PANEL SESSIONS IV TUESDAY JUNE 26 2018 4.30 PM – 6.00 PM

Room: CYTT 4.26

  • RESEARCH METHODS IN CONSTITUTIONAL LAW
    This panel surveys a variety of research methods in constitutional law, both old and new, from multiple disciplines. The papers on this panel will appear in Research Methods in Constitutional Law: A Handbook (Edward Elgar, forthcoming 2019).
  • Constitutional Law and Economics
    This chapter addresses a new and fertile research program: constitutional law and economics. Constitutional law and economics asks questions like, ‘What is the extent of the U.S. Congress‘s power to regulate commerce?‘; ‘How much legislative authority can be delegated to administrators?‘; and ‘When should constitutional change happen through judicial updating rather than formal amendment?‘ To address such questions, constitutional law and economics blends positive, normative, and interpretive analysis. This chapter describes all three but emphasizes interpretation. After introducing these modes of analysis, we turn to constitutional law. Six processes make and sustain constitutions: bargaining, voting, delegating, entrenching, adjudicating, and enforcing. Economic theory illuminates these processes, and constitutional law reflects them. We showcase the potential of constitutional law and economics by applying it to concrete problems.
  • Institutionalist Approaches to the Study of Constitutional Law
    A fair case can be made that the vast majority of research in public law takes an institutional approach and that most public law scholars are institutionalists. With the exception of judicial biography, research in public law is almost always about whether some legal or institution matters. We study the influence of different ways of administering environmental laws, the impact of different ways of constituting judicial panels, and how different judicial traditions influence how constitutional free speech protections are interpreted. Moreover, almost every student of law and courts thinks some institutions matter.
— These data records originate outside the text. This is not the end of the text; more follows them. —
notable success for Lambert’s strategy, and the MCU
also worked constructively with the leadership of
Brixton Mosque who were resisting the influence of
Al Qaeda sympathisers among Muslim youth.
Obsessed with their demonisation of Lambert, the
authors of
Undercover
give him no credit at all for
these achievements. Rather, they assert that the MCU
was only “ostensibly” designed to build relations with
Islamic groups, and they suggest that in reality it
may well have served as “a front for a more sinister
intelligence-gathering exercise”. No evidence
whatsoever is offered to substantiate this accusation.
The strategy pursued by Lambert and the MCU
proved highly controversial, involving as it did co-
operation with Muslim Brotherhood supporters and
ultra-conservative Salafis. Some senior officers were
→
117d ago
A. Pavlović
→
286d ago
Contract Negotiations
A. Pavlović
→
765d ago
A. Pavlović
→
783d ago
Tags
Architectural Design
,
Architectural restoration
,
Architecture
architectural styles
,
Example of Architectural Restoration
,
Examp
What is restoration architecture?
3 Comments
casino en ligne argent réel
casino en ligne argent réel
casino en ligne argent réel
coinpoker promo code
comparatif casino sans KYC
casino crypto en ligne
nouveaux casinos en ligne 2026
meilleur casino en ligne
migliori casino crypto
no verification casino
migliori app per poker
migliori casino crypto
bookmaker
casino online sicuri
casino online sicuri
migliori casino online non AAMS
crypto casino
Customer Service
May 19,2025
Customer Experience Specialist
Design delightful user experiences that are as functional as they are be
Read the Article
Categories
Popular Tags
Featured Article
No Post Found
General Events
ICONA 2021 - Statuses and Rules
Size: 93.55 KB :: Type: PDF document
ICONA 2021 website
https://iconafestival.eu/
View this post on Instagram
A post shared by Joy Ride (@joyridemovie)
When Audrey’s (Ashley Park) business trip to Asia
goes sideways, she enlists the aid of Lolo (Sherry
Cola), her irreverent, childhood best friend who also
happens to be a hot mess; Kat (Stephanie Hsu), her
Disputes in the field are often more often about the impact of particular features of a legal system rather than over whether any distinctive element of law and legal systems influence the functioning of a legal order.
  • Quantitative Approaches to the Study of Constitutional Drafting
    This paper surveys and critically discusses the relatively new and rapidly growing subfield of quantitative scholarship on constitutions, with particular attention to the challenges involved in addressing the question of whether and in what ways formal constitutions actually matter in the real world.
  • Mixed Methods in Constitutional Law: A Question-Driven Approach
    Recent decades have witnessed an explosion of interest in multimethod research. It is partly a by-product of the rise of inter-disciplinarity but it is also a result of intra-disciplinarydevelopments, such as the demise of methodological ‘paradigm wars‘ and the rise of computational approaches. Sited at the edge of law and politics, with material and symbolic functions, constitutional law is particularly ripe for the use of mixed methods. This paper argues, however, that constitutional law should not adopt a mixed method fetish through which different quantitative, qualitative and doctrinal methods are always combined in stringent ways. Rather it advocates an open and reflexive approach that is research-question driven and seeks to advance the field through methodological pluralism. Nonetheless, any concurrent, sequential or fused use of different methods in constitutional law requires a re-thinking of disciplinary competences, research ethics and institutional organisation.